Up until fairly recently, Ganz’s role in the birth of the Beetle has not been widely publicised. Indeed, Volkswagen themselves make no reference to the man in their corporate history, either in their pdf version or their historical timeline. The only suggestion in fact that there was another party involved with the Volkswagen concept is a nod to the 18-year old Hungarian technology student Béla Barény, who submitted a ”Fahrgestell-Entwurf für einen Volkswagen“ (chassis design for a Volkswagen) in 1925.
Born in Budapest, Ganz might be described as something of a visionary engineer – he registered his first patent at the tender age of nine. After he saw service in the German navy in the First World War, Ganz returned to his engineering studies and it was around this time that he became convinced that the German car industry should concentrate on building a car for the masses instead of the large, luxurious and expensive vehicles that prevailed. He would use his position as editor of the controversial motoring magazine “Motor-Kritik” to expound his beliefs that the car of the masses should be lightweight and streamlined, with a rear-mounted engine and independent suspension. Most importantly, it should be affordable for the average German – it should be a Volkswagen.
Another commonly held belief is that it was Hitler and his Nazi Party that originated the use of the word Volkswagen. In fact, the word was widely used in advertising and magazine articles well in advance of the Hitler coming to power, and it was only in 1934 when the RDA (Reichsverband der Deutschen Automobilindustrie) effectively forced all companies to stop using the term Volkswagen in their advertising. As late as 1933 the Standard “Superior” was advertised as as being “the fastest and cheapest German Volkswagen”.

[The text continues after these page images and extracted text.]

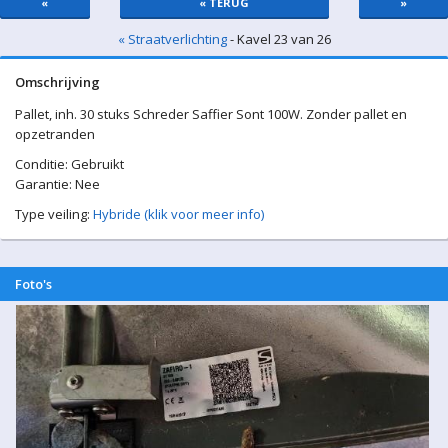
«
« TERUG
»
« Straatverlichting
- Kavel 23 van 26
Omschrijving
Pallet, inh. 30 stuks Schreder Saffier Sont 100W. Zonder pallet en
opzetranden
Conditie: Gebruikt
Garantie: Nee
Type veiling:
Hybride (klik voor meer info)
Foto's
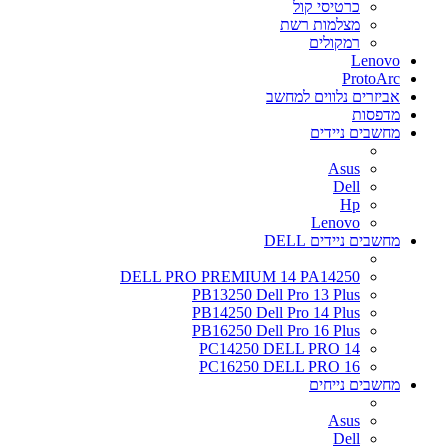
כרטיסי קול
מצלמות רשת
רמקולים
Lenovo
ProtoArc
אביזרים נלווים למחשב
מדפסות
מחשבים ניידים
Asus
Dell
Hp
Lenovo
מחשבים ניידים DELL
DELL PRO PREMIUM 14 PA14250
PB13250 Dell Pro 13 Plus
PB14250 Dell Pro 14 Plus
PB16250 Dell Pro 16 Plus
PC14250 DELL PRO 14
PC16250 DELL PRO 16
מחשבים נייחים
Asus
Dell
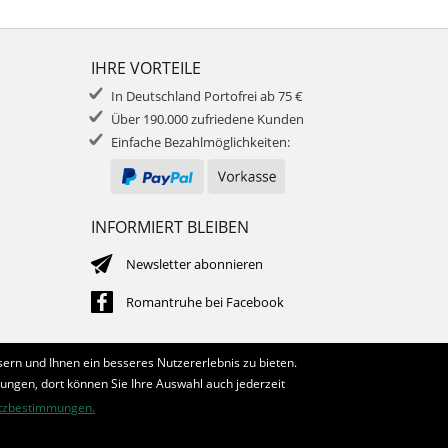
IHRE VORTEILE
In Deutschland Portofrei ab 75 €
Über 190.000 zufriedene Kunden
Einfache Bezahlmöglichkeiten:
INFORMIERT BLEIBEN
Newsletter abonnieren
Romantruhe bei Facebook
ern und Ihnen ein besseres Nutzererlebnis zu bieten.
lungen, dort können Sie Ihre Auswahl auch jederzeit
tzbestimmungen.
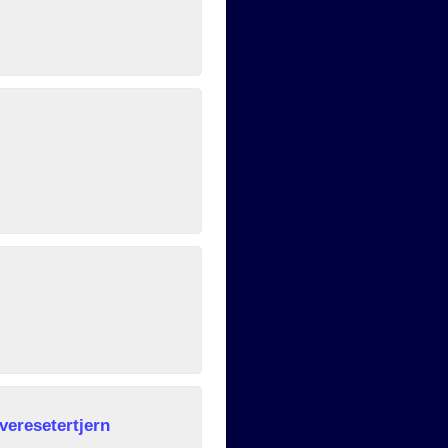
veresetertjern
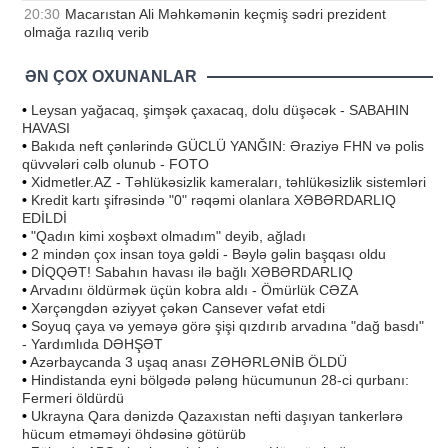
20:30
Macarıstan Ali Məhkəmənin keçmiş sədri prezident
olmağa razılıq verib
ƏN ÇOX OXUNANLAR
•
Leysan yağacaq, şimşək çaxacaq, dolu düşəcək - SABAHIN
HAVASI
•
Bakıda neft çənlərində GÜCLÜ YANĞIN: Əraziyə FHN və polis
qüvvələri cəlb olunub - FOTO
•
Xidmetler.AZ - Təhlükəsizlik kameraları, təhlükəsizlik sistemləri
•
Kredit kartı şifrəsində "0" rəqəmi olanlara XƏBƏRDARLIQ
EDİLDİ
•
"Qadın kimi xoşbəxt olmadım" deyib, ağladı
•
2 mindən çox insan toya gəldi - Bəylə gəlin başqası oldu
•
DİQQƏT! Sabahın havası ilə bağlı XƏBƏRDARLIQ
•
Arvadını öldürmək üçün kobra aldı - Ömürlük CƏZA
•
Xərçəngdən əziyyət çəkən Cansever vəfat etdi
•
Soyuq çaya və yeməyə görə şişi qızdırıb arvadına "dağ basdı"
- Yardımlıda DƏHŞƏT
•
Azərbaycanda 3 uşaq anası ZƏHƏRLƏNİB ÖLDÜ
•
Hindistanda eyni bölgədə pələng hücumunun 28-ci qurbanı:
Fermeri öldürdü
•
Ukrayna Qara dənizdə Qazaxıstan nefti daşıyan tankerlərə
hücum etməməyi öhdəsinə götürüb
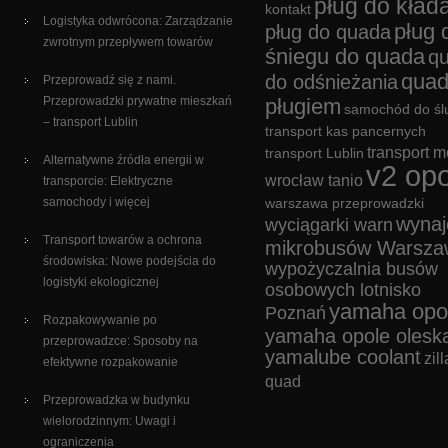
pług do kład
kontakt
Logistyka odwrócona: Zarządzanie
pług 
pług do quada
zwrotnym przepływem towarów
śniegu do quada
q
quad
do odśnieżania
Przeprowadź się z nami.
Przeprowadzki prywatne mieszkań
pługiem
samochód do śl
– transport Lublin
transport kas pancernych
transport m
transport Lublin
Alternatywne źródła energii w
v2 opo
wrocław tanio
transporcie: Elektryczne
samochody i więcej
warszawa przeprowadzki
wyna
wyciągarki warn
Transport towarów a ochrona
mikrobusów Warsza
środowiska: Nowe podejścia do
wypożyczalnia busów
logistyki ekologicznej
osobowych lotnisko
yamaha opo
Poznań
Rozpakowywanie po
yamaha opole olesk
przeprowadzce: Sposoby na
yamalube coolant
zill
efektywne rozpakowanie
quad
Przeprowadzka w budynku
wielorodzinnym: Uwagi i
ograniczenia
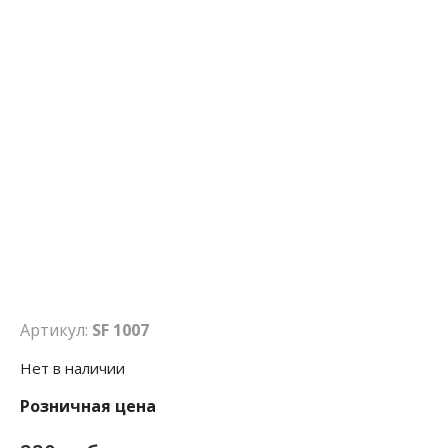
Артикул:
SF 1007
Нет в наличии
Розничная цена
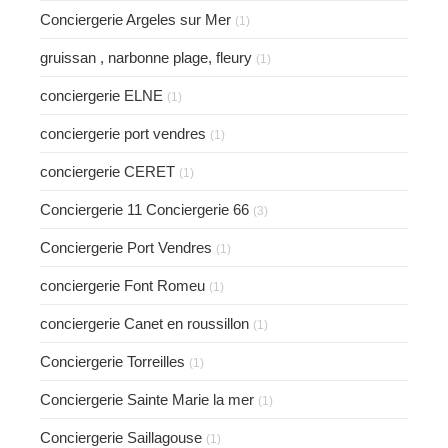
Conciergerie Argeles sur Mer
(1)
gruissan , narbonne plage, fleury
(1)
conciergerie ELNE
(1)
conciergerie port vendres
(1)
conciergerie CERET
(1)
Conciergerie 11 Conciergerie 66
(3)
Conciergerie Port Vendres
(1)
conciergerie Font Romeu
(1)
conciergerie Canet en roussillon
(1)
Conciergerie Torreilles
(1)
Conciergerie Sainte Marie la mer
(1)
Conciergerie Saillagouse
(1)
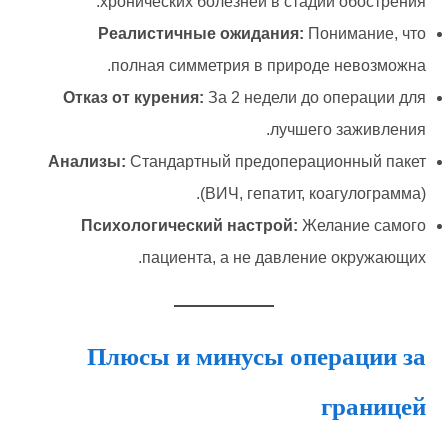
хронических болезней в стадии обострения.
Реалистичные ожидания:
Понимание, что
полная симметрия в природе невозможна.
Отказ от курения:
За 2 недели до операции для
лучшего заживления.
Анализы:
Стандартный предоперационный пакет
(ВИЧ, гепатит, коагулограмма).
Психологический настрой:
Желание самого
пациента, а не давление окружающих.
Плюсы и минусы операции за
границей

Ganz’s ideas were not always popular with many of the manufacturers, but this did not prevent him from designing what he felt was the car of the future which he christened the Mai Käfer (May Bug) to demonstrate the benefits of the technical attributes that he advocated. As the late 1920s and early 1930s continued, Ganz found that his ideas were beginning to gain ground and he accepted posts as a technical advisor with some of those manufacturers who had initially shunned his ideas. But dark times were ahead, and the latter half of Shilperoord’s biography tells a desperately sad tale. Germany at that time of course was not a safe place to be, especially for the jewish editor of a magazine that had on more than one occasion fallen foul of the state. Having been arrested by the Gestapo, Ganz fled Germany, with his arch-enemy Paul Erhardt – a former co-worker turned SS officer – constantly in pursuit. He would never settle until he eventually emigrated to Australia, where he died in 1967.
Ganz’s story is a fascinating one, and one that deserves to be told. Schilperoord delivers it in a thoroughly readable manner – he manages to achieve a comfortable balance of the technical aspects of the narrative with the human element. Whilst of course Ganz did not personally design the Beetle itself (which of course shares the nickname “Bug” with Ganz’s own car), it is difficult to ignore Schilperoord’s argument that Volkswagen have not publicly given Ganz sufficient credit for his role in its birth. Perhaps the fact that Schilperoord’s book is on sale in Volkswagen’s Autostadt is a tacit admission of a rather uncomfortable fact?